Martini’s account of the 61 days spent in Buchenwald, most of them without shoes, is appalling, but it needs to be read. Autumn was well advanced by the time a visit to Buchenwald by a Luftwaffe officer, and an appeal to him by a German-speaking American airman, started an investigation into their status. Theirs was a “Not to be transferred” status, and it was possible, or even probable, that the airmen would be executed before the Luftwaffe could intervene. However, in two batches, in October and November 1944, the surviving airmen (two died in Buchenwald) were shipped, again in railroad wagons, to Stalag Luft III in Poland. This was the camp from which “The Great Escape” had been made in March, and the relationship between the prisoners of war and the guards was very poor, as a result of executions of captured airmen on Hitler’s orders. Despite skepticism that the Buchenwald Airmen could have suffered so, interviews with the senior American POWs were recorded, and Squadron Leader Lamason made a report to a visiting Swiss delegation in early November.

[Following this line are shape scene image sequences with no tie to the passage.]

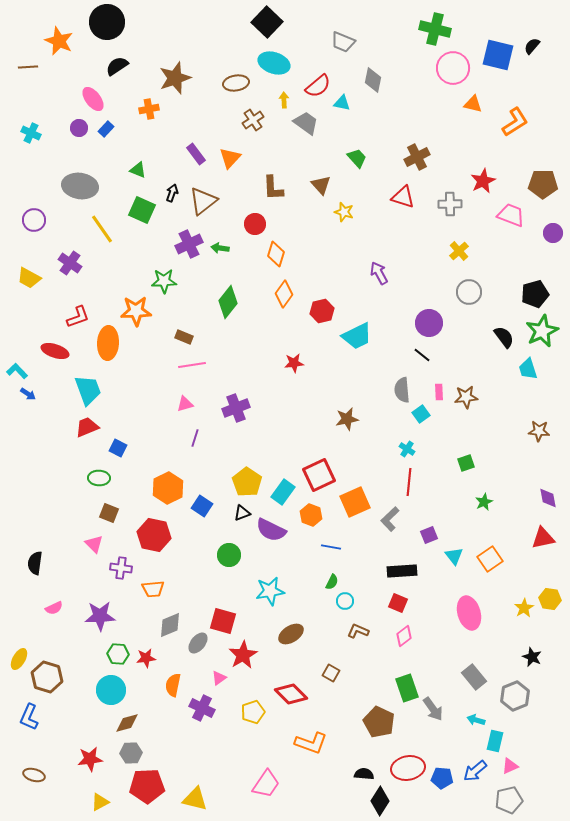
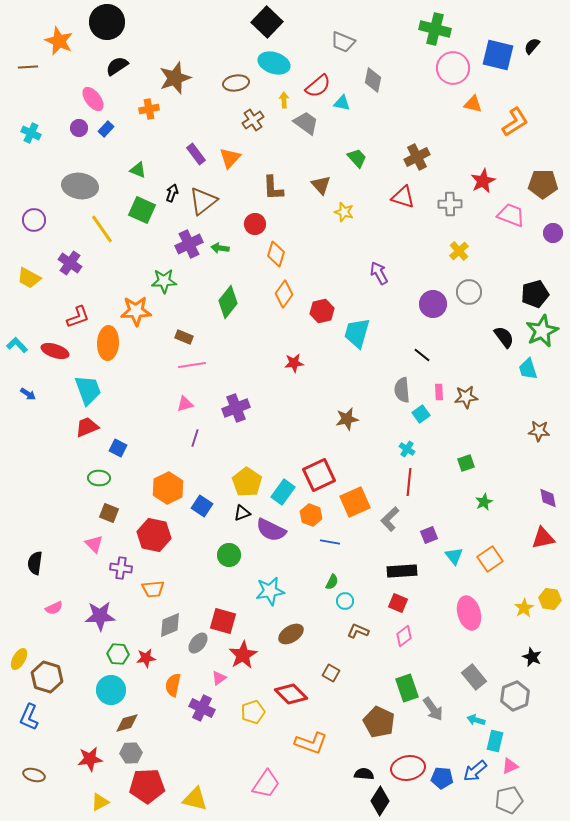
purple circle at (429, 323): moved 4 px right, 19 px up
cyan trapezoid at (357, 336): moved 3 px up; rotated 132 degrees clockwise
cyan L-shape at (17, 371): moved 26 px up
blue line at (331, 547): moved 1 px left, 5 px up
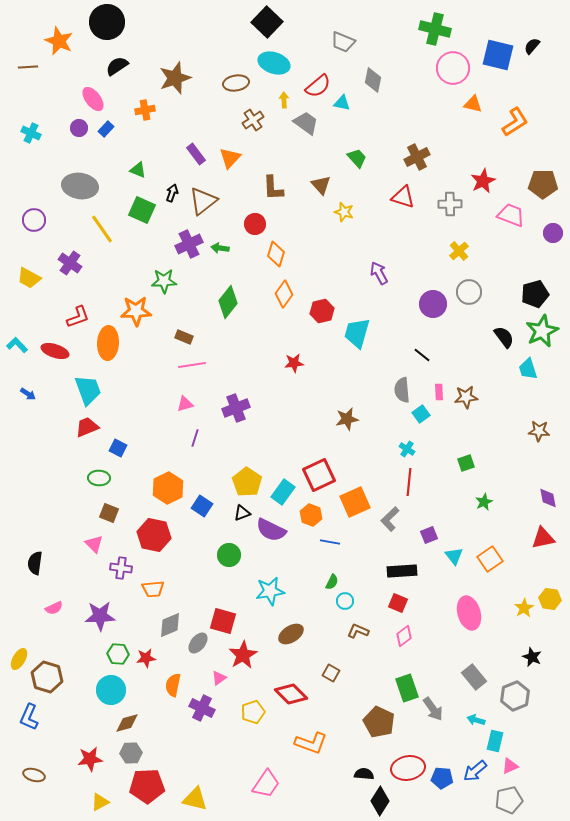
orange cross at (149, 109): moved 4 px left, 1 px down
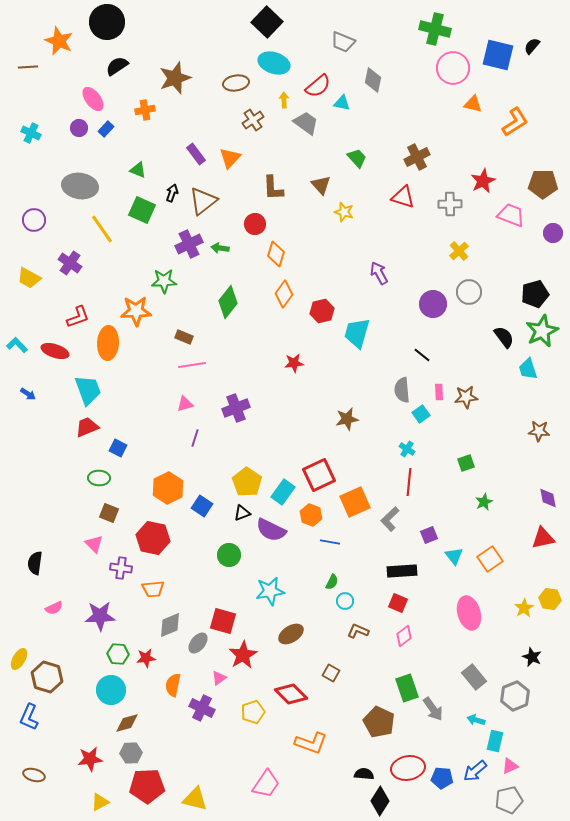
red hexagon at (154, 535): moved 1 px left, 3 px down
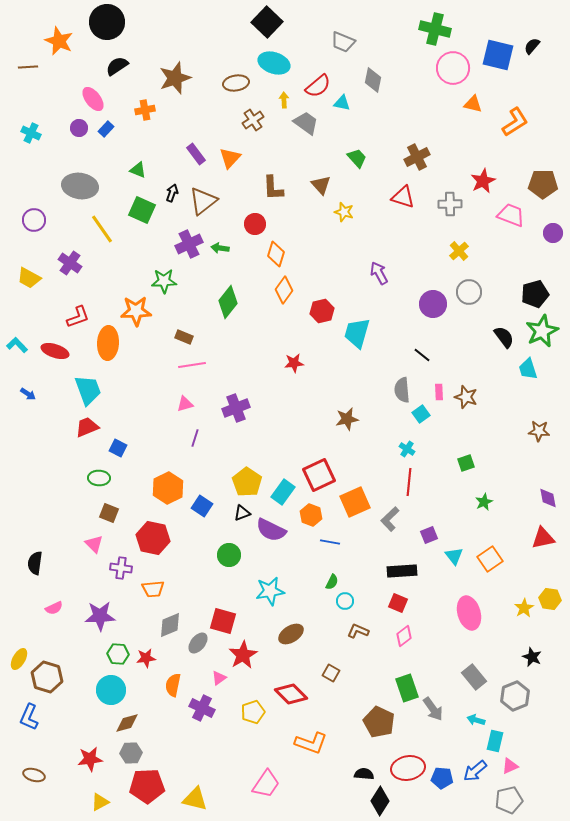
orange diamond at (284, 294): moved 4 px up
brown star at (466, 397): rotated 25 degrees clockwise
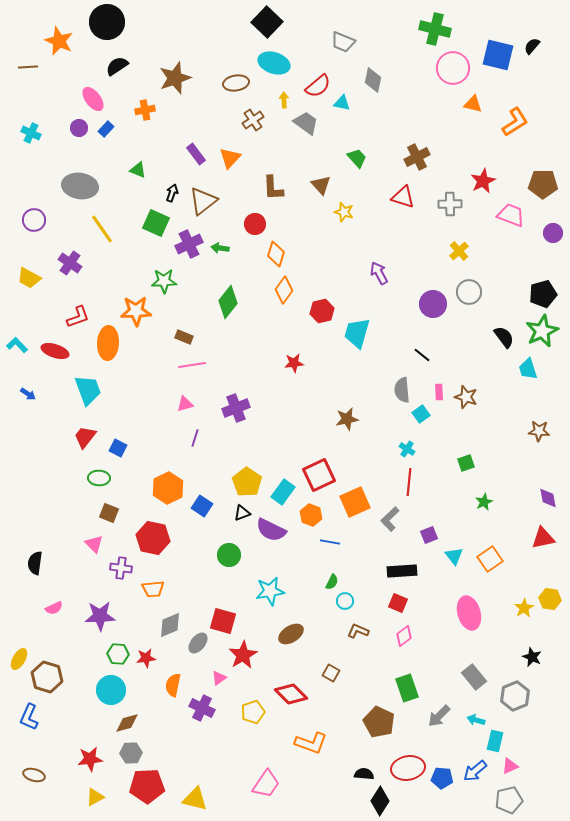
green square at (142, 210): moved 14 px right, 13 px down
black pentagon at (535, 294): moved 8 px right
red trapezoid at (87, 427): moved 2 px left, 10 px down; rotated 30 degrees counterclockwise
gray arrow at (433, 709): moved 6 px right, 7 px down; rotated 80 degrees clockwise
yellow triangle at (100, 802): moved 5 px left, 5 px up
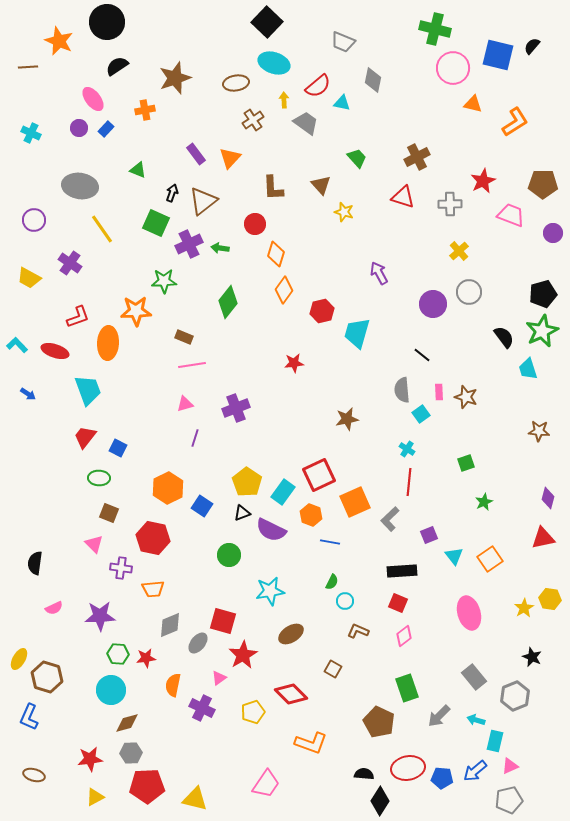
purple diamond at (548, 498): rotated 25 degrees clockwise
brown square at (331, 673): moved 2 px right, 4 px up
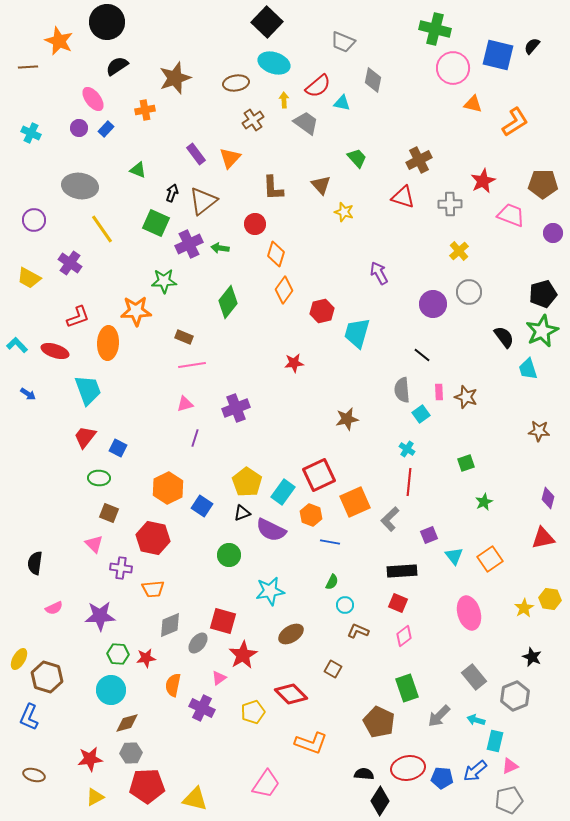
brown cross at (417, 157): moved 2 px right, 3 px down
cyan circle at (345, 601): moved 4 px down
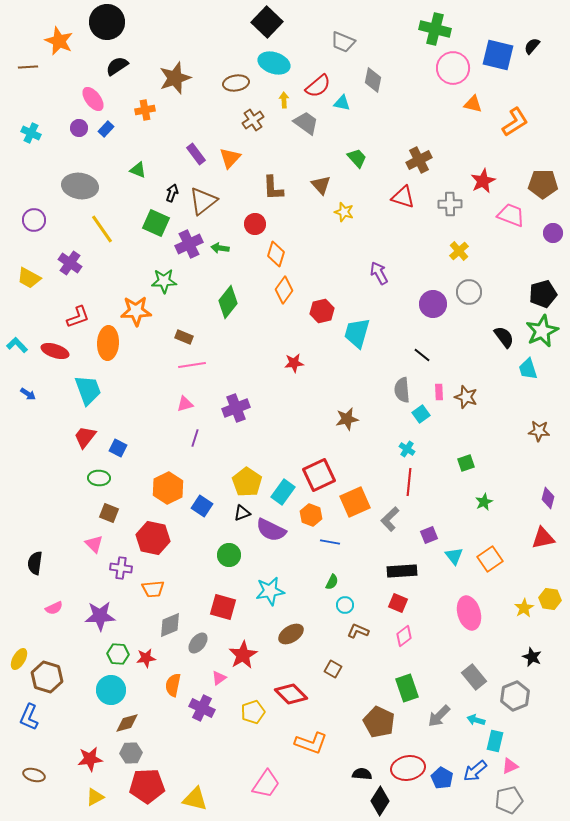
red square at (223, 621): moved 14 px up
black semicircle at (364, 774): moved 2 px left
blue pentagon at (442, 778): rotated 25 degrees clockwise
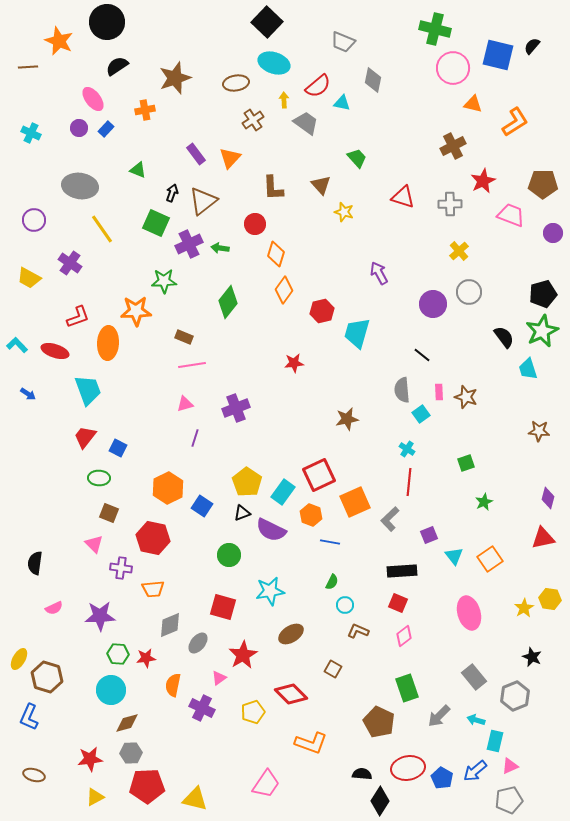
brown cross at (419, 160): moved 34 px right, 14 px up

As Russian troops advanced into Poland, Stalag Luft III was evacuated in late January 1945. That was a particularly brutal winter, and Martini’s description of the forced march and rail journey to another prisoner of war camp near Berlin is very sobering indeed. By this stage of the war food was very scarce in Germany, and the prisoners’ position was way down the food chain. Red Cross parcels were getting through, but for Martini and his non-commissioned officer colleagues, not protected from having to work by the Geneva Convention, as were those holding commissions, the weight loss of about 1 pound a day in Buchenwald was not much reduced, and they were in extreme bad health by this time.
Repatriation took a long time, and interviews with the War Crimes team took place. Martini took advantage of some spare time in Paris to search for those who had helped him, and also for those who had betrayed him; he had been streetwise even before enlisting in the Army, and was carrying a gun, in case he needed it.
Martini’s story is a fascinating adventure story, but a true and tragic one. His son has told it well, and has related a parallel story in alternate chapters, about a German nobleman, SS officer, and rocket scientist—one Wernher von Braun. During efforts to bring the designs of V1 and V2 rockets to production, slave labor from the concentration camps was used, to von Braun’s and his colleagues’ certain knowledge, but the American interest in rocket technology meant that von Braun was protected from investigation at a very high level, despite the FBI’s interest in him.
By contrast, Martini’s injuries prevented his maintaining appropriate employment, and he was rated at a 50% disability, receiving a pension that had to be reviewed annually. Because a congressional report stated that no POWs had been held in concentration camps, Martini’s claims were considered as having a psychological basis, and his claims often resulted in his pension actually being reduced.
This book is strong stuff, and as an account of extraordinary experiences happening to an ordinary man it makes compelling reading. He married, had a son who now divides his time between Honolulu and New Zealand, and after a series of jobs where he had difficulties because of his ruined feet, eventually had a fulfilling career in an electronic company which, ironically, had a manufacturing role in Apollo capsules, and Fred Martini was introduced to Dr. Wernher von Braun. Martini’s health was poor, but he survived until September 1995. His story needed to be told, and it needs to be read.